Without financial support, and when juggling significant time pressures both at home and at work, how can women grow their companies and #BreaktheBias (as this year’s International Women’s Day termed it)? What tools or support can save them time and money, and give them the headspace they need to focus on building their business?
With female owned businesses collectively estimating revenue growth of £120 billion over the next five years, solving this problem is bigger than supporting women – it’s about supporting the national economy.
Using tech to level the playing field
There are clearly societal issues at play that need to be resolved. But when we look at the rise in technology businesses during the pandemic, we can plainly see an alternative source of support critical for business growth: digital tools.
A third of female business owners say new technologies will be crucial to the success of their business in the future and one in five say it is the most important thing for business growth.
With new technology comes new ways to pay, create, and work. And yet there are barriers that prevent business owners accessing this technology. Women are significantly more likely to say they want to use more digital tools but don’t know what is best for their business and also more concerned about the security of digital tools.
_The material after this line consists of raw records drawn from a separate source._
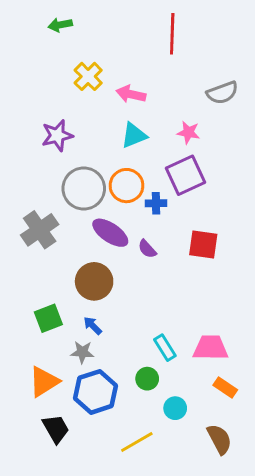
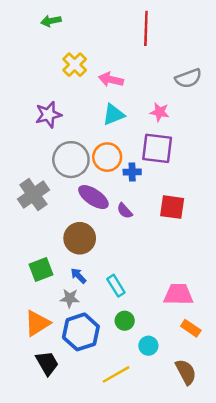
purple square: (185, 175) -> (157, 148), turned 32
cyan rectangle: (165, 348) -> (116, 286), moved

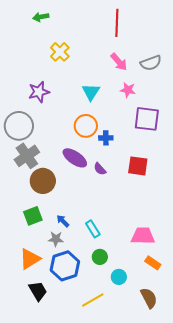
pink arrow: (111, 80) -> (119, 62), moved, turned -144
cyan triangle: (113, 115) -> (91, 92), turned -36
purple square: (157, 148) -> (147, 119), moved
gray circle: (71, 160) -> (19, 126), moved
brown circle: (80, 238) -> (43, 181), moved

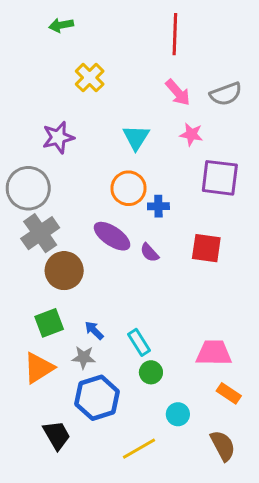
green circle: (100, 257) -> (151, 372), moved
orange triangle: (30, 259) -> (39, 368), moved

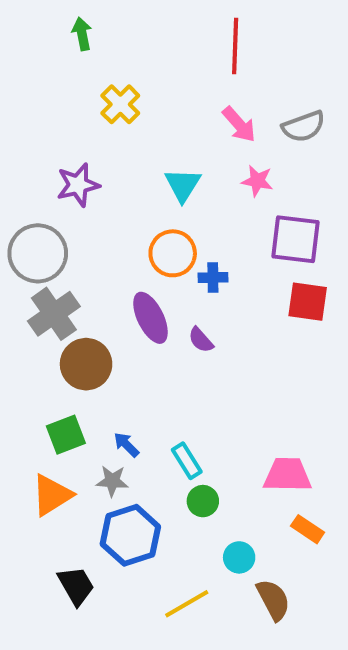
green arrow: (61, 25) -> (82, 34), turned 90
purple ellipse: (112, 236) -> (150, 318), turned 30
red square: (206, 248) -> (308, 302), moved
brown semicircle: (223, 446) -> (273, 600), moved

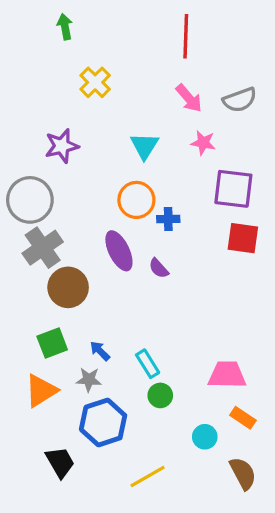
cyan circle: (239, 557) -> (205, 437), moved
brown semicircle: (273, 600) -> (243, 473), moved

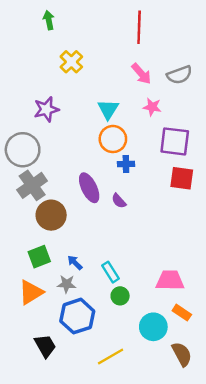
orange circle: (136, 200) -> (113, 139), moved
cyan circle: (205, 437) -> (153, 327), size x1.5

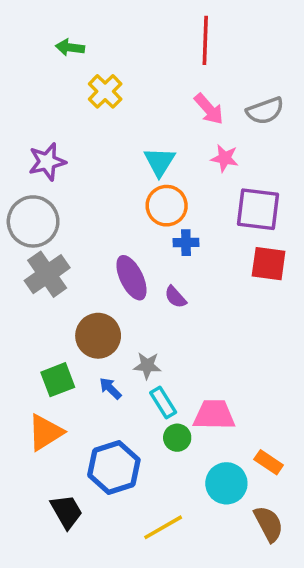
green arrow: (49, 20) -> (70, 47), moved, turned -72
purple star: (46, 109) -> (47, 162), moved
brown circle: (51, 215) -> (98, 336), moved
pink trapezoid: (170, 280) -> (214, 415), moved
gray star: (67, 284) -> (147, 366), moved

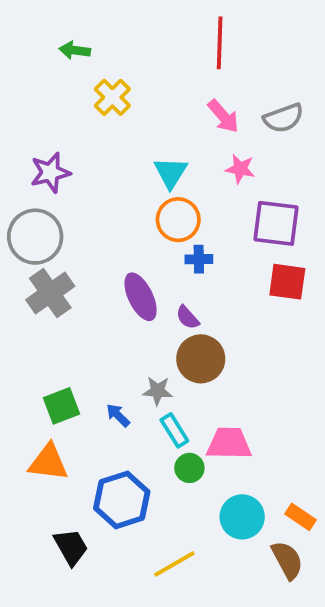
brown circle: (98, 336) -> (201, 359), moved
orange triangle: (45, 432) -> (48, 462), turned 39
orange rectangle: (269, 462) -> (300, 517), moved

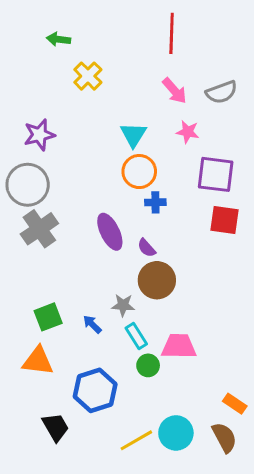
cyan circle: (242, 517) -> (176, 433), moved

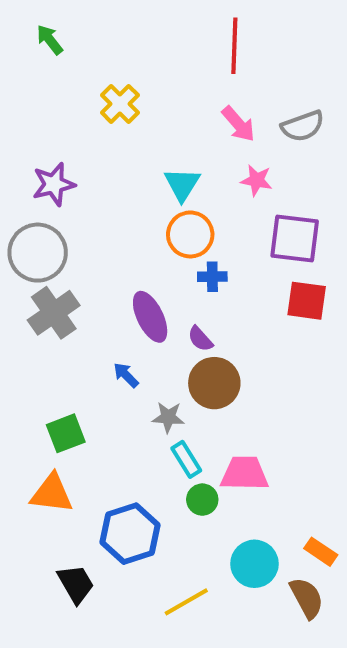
green arrow: (58, 39) -> (50, 40), moved, turned 45
blue arrow: (92, 324) -> (126, 375), moved
cyan circle: (176, 433) -> (254, 564), moved

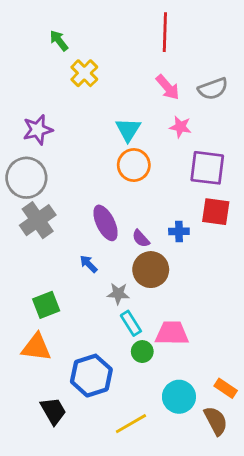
green arrow: (50, 40) -> (59, 41), moved
blue cross: (212, 277) -> (179, 231), moved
When technology is adopted by businesses – whether using online accounting solutions or messenger services for communicating with staff – it saves them time, allows them to maintain and grow their customer base, and ultimately increases cost savings and profit.
By drastically improving the training and support that is available to women-owned business to access and utilise technology we will allow these businesses to grow and succeed. And we know there is demand for it.
Research done by the IFC and Dalberg shows that female entrepreneurs are more likely to invest time and money in business development. This includes product development, customer base expansion, and digital tools and training and there are plenty of services available offering this type of support – many of them for free.
One such programme is Strive UK – an initiative of the Mastercard Center for Inclusive Growth – which aims to reach 650,000 micro and small business owners across the UK and empower them with the tools they need to thrive in the digital economy through free guidance, helpful tools and one-to-one mentoring.
Working together with small business experts – Enterprise Nation, Be the Business and Digital Boost – we hope to ensure hundreds of thousands of UK female business owners have the tools they need to succeed and reach their ambitious goals. Because this ambition remains strong in the UK, with female business owners largely optimistic about the future despite the multitude of challenges they are facing. Four in ten say they will grow their business in the next five years – compared to only a third of male business owners – and they’re also 35% less likely than men to say they plan to downsize or close the business.
But if we do not empower female entrepreneurs to access the tools and technology they need to grow, there is a risk this optimism could be misplaced. Support programmes that provide business owners with guidance and mentorship can help ensure this isn’t the case, allowing female entrepreneurs to not only survive but thrive in the months and years ahead.